__WHAT TO PRODUCE__:
Reproduce verbatim only the line that holds "grâce aux permis inutilisés" and the lines that follow it to the end of the listing.

__EXCERPTED RECORDS__:
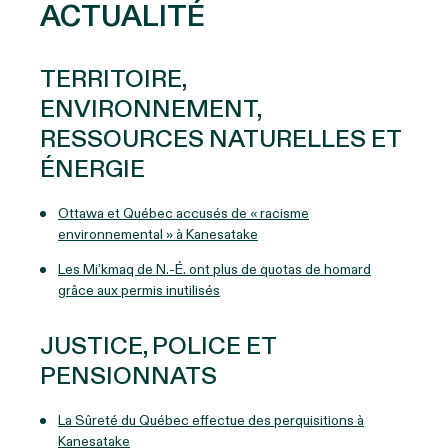
ACTUALITÉ
TERRITOIRE,
ENVIRONNEMENT,
RESSOURCES NATURELLES ET
ÉNERGIE
Ottawa et Québec accusés de « racisme
environnemental » à Kanesatake
Les Mi’kmaq de N.-É. ont plus de quotas de homard
grâce aux permis inutilisés
JUSTICE, POLICE ET
PENSIONNATS
La Sûreté du Québec effectue des perquisitions à
Kanesatake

__ANSWER SPACE__:
grâce aux permis inutilisés
JUSTICE, POLICE ET
PENSIONNATS
La Sûreté du Québec effectue des perquisitions à
Kanesatake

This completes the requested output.